Groupon claims MobGob knowingly infringes one of its patents, no. 6,269,343, entitled “On-line marketing system and method”, causing them harm to their business, market, reputation and goodwill. Groupon is asking for the company to stop infringing on this patent and to hand over “all infringing products and systems in their possession”, including the MobGob website, for destruction.

The description of the patent-in-suit reads:

The present invention provides a method and system that allows sellers to communicate conditional offers to potential buyers. The conditions include prices that depend on the aggregate amount of goods or services that buyers collectively agree to purchase by a given time and date.

The invention facilitates “demand aggregation”, that is, aggregating demand by potential buyers (who may or may not know each other), for products offered by sellers. This invention allows sellers conveniently to offer “Demand-Based Pricing”, that is, prices which go down as the volume of units sold in any given offer goes up.

A seller can therefor offer volume discounts to buyers acting as a group, even when the buyers may not have any formal relationship with one another.

What I found interesting about this lawsuit is that the patent was first filed back in 1999 and issued two years later, while Groupon is only three years old. The inventor listed is Matthew Pallakoff, currently in charge of mobile UI / UX for digital products at Barnes & Noble, and the company that the patent was assigned to is MobShop (not this one).

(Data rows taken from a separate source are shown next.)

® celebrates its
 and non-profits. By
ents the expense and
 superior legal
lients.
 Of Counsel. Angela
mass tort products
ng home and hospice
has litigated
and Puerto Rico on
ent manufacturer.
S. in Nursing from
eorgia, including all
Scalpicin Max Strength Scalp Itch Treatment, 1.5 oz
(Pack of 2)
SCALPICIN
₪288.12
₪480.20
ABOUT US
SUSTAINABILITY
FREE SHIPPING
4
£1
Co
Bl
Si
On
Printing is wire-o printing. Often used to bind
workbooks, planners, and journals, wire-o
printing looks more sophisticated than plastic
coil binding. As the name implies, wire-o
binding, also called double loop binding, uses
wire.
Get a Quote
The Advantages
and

MobShop was in fact an early group buying site that raised a ton of money from entrepreneur-turned-VC Marc Andreessen and Mayfield Fund at the hight of the early-century Internet boom and unceremoniously folded in 2001, almost as quickly as it had risen.

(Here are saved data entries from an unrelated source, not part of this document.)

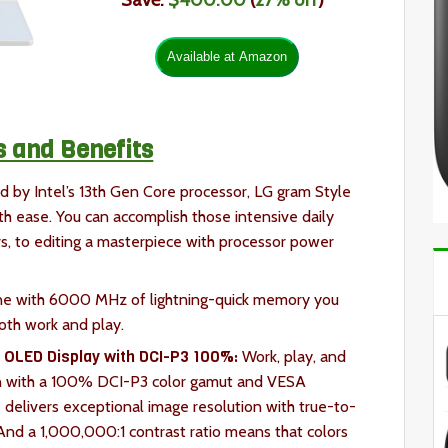
Save:
$400.00
(
27% off
)
s and Benefits
 by Intel’s 13th Gen Core processor, LG gram Style
th ease. You can accomplish those intensive daily
 to editing a masterpiece with processor power
ne with 6000 MHz of lightning-quick memory you
oth work and play.
e OLED Display with DCI-P3 100%:
Work, play, and
en with a 100% DCI-P3 color gamut and VESA
delivers exceptional image resolution with true-to-
. And a 1,000,000:1 contrast ratio means that colors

I was curious to know whether Groupon somehow got hold of the patent through acquisition, which is particularly interesting given that they’re now filing lawsuits against smaller rivals based solely on the possession of the patent. Reached by email, Groupon founder and CEO Andrew Mason told me that it’s a “funny story” – I’m still waiting for him to get back to me and tell me what it is (will update if and when he does).

Update: so basically, Mason told me that the reason they’re suing MobGob is because they actually tried to patent-troll-sue Groupon first, under another name and with a patent that was issued at a later time than the patent-in-suit.

He added that Groupon has absolutely no intention of going after companies in the group buying space, but that they bought the early MobShop patent to protect themselves in “crazy lawsuits” that get filed against them now that they’re in the picture so much.

In other words, he says they bought the patent for usage in lawsuits filed against them, not with the intention to sue other group buying services.